Now I don’t at all mean to imply that Rick’s results are “typical” (they are not…they are truly the stuff legends are made of but do happen to great investors who have strong investment theses and lots of guts).

But what I do want to point out is the power behind this tool—it’s emotionally painful to watch your just-purchased investment immediately go down, and then go down some more (believe me, I know!).

But if you can dust off your trusty investment thesis and can adequately answer the question “why did I invest in this?” you should immediately be able to analyze whether anything material or substantial has changed, or whether you should stay the course, even averaging down as Rick did.

One last note before I let you go…(and yes, I realize my goal of sub-1000 words was an epic fail)   🙂

You might notice that Rick knew a lot about the uranium industry and the state of it when he formed his thesis—the annual production, the annual demand, the cost of production, what they could sell it for, and the inventory.

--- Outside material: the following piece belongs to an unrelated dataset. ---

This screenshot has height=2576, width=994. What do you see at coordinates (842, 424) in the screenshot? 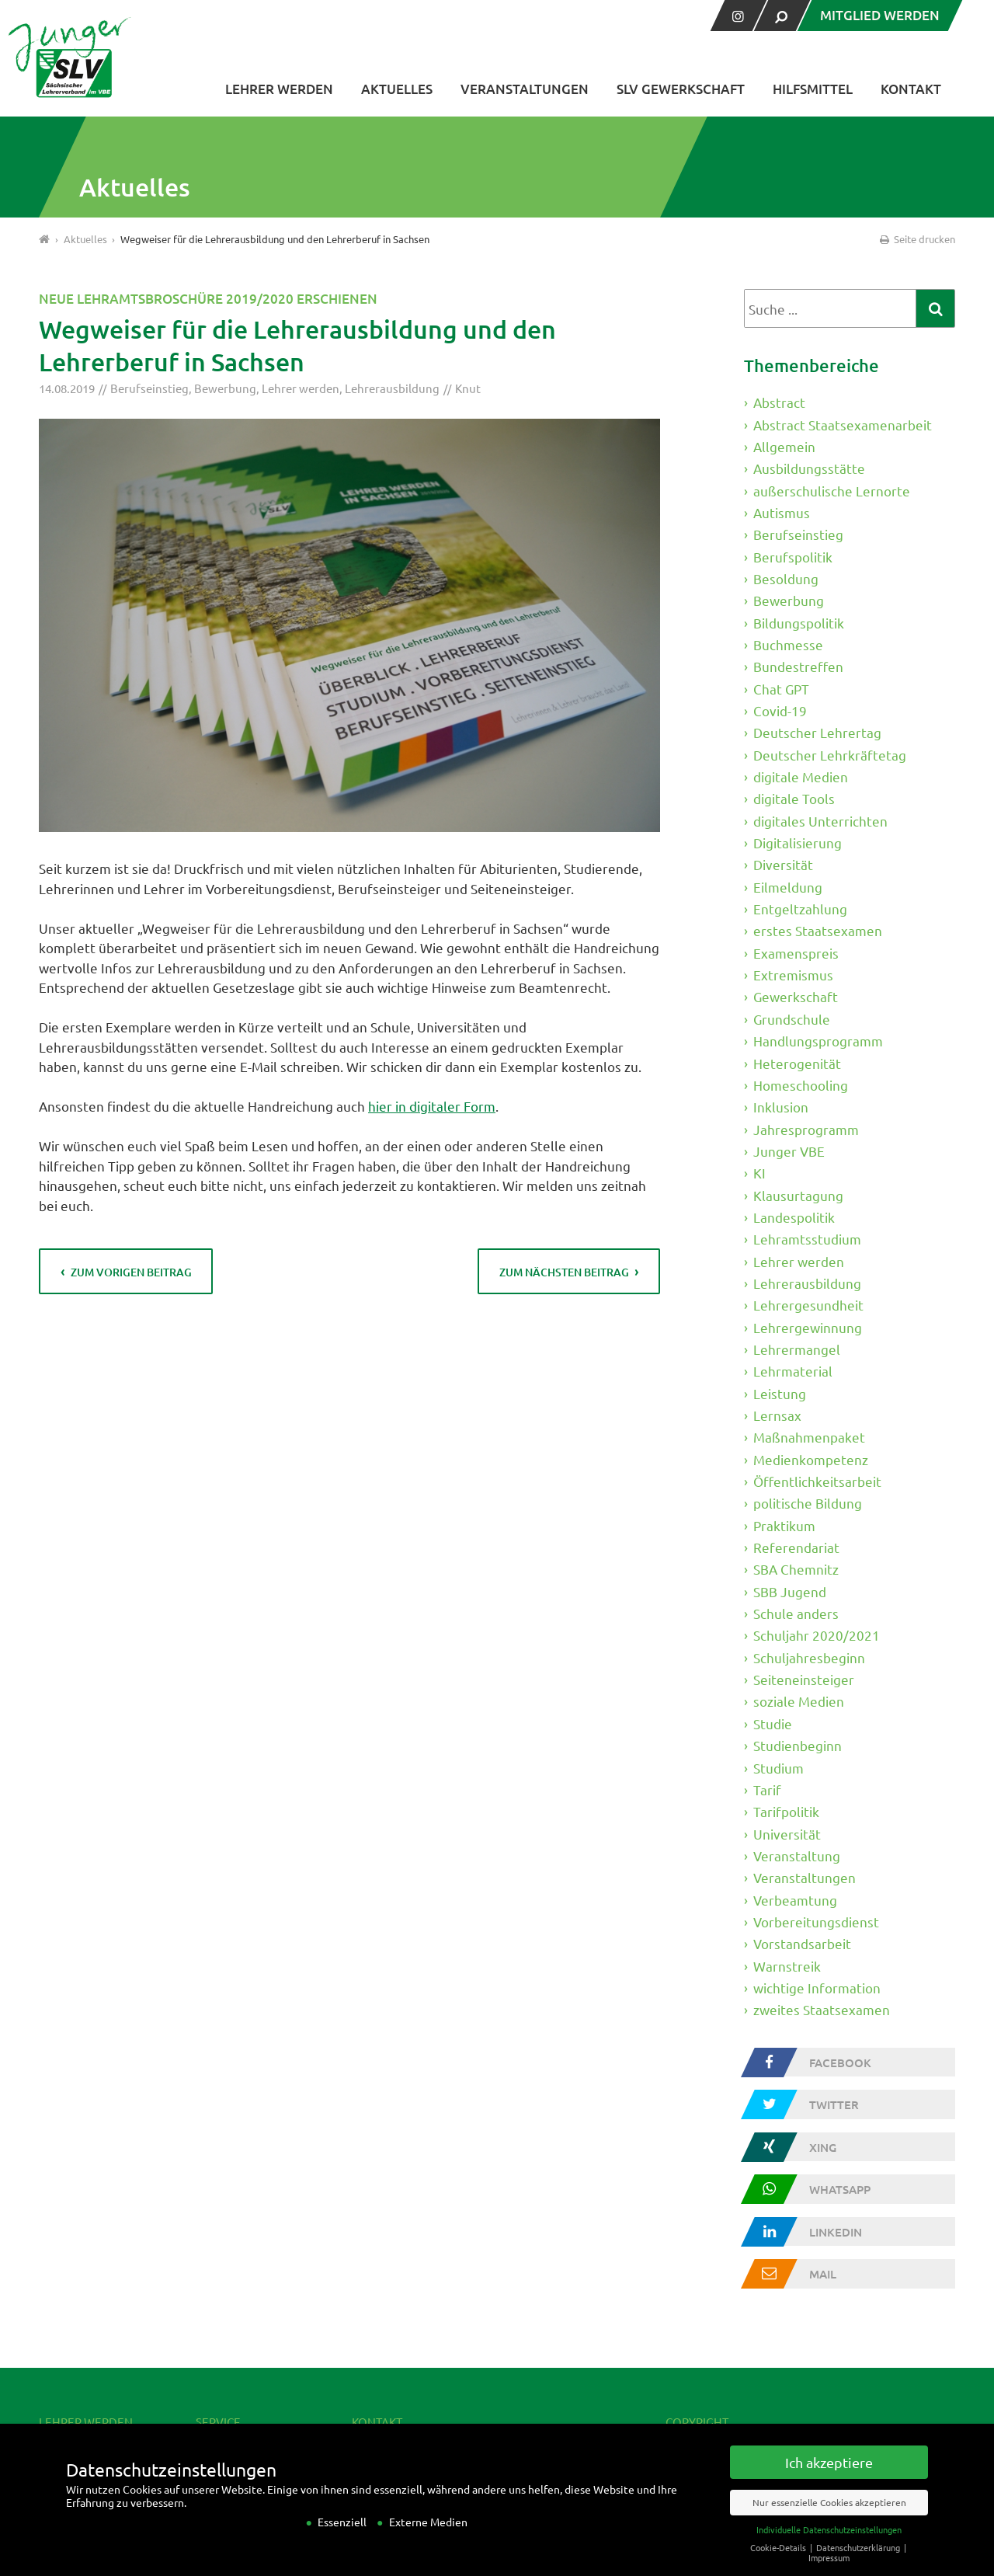 I see `Abstract Staatsexamenarbeit` at bounding box center [842, 424].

He didn’t just offhandedly say, “gee, uranium sounds good, maybe I’ll try that!” like so many of us are tempted to do. In fact, he said at one point that he knew more about Paladin than any other human being on the planet, and I believe him.

So when I mention the “three-minute” thesis, I don’t mean for you to spend three minutes on your thesis…I mean for you to spend as much time as you need to make your thesis completely unassailable, and then boil it down to its essence so that you can clearly communicate it to a non-financial human in under three minutes.

What do you think? Do you use investment theses in your investing? Have they worked for you? I’d love to hear your thoughts in the comments!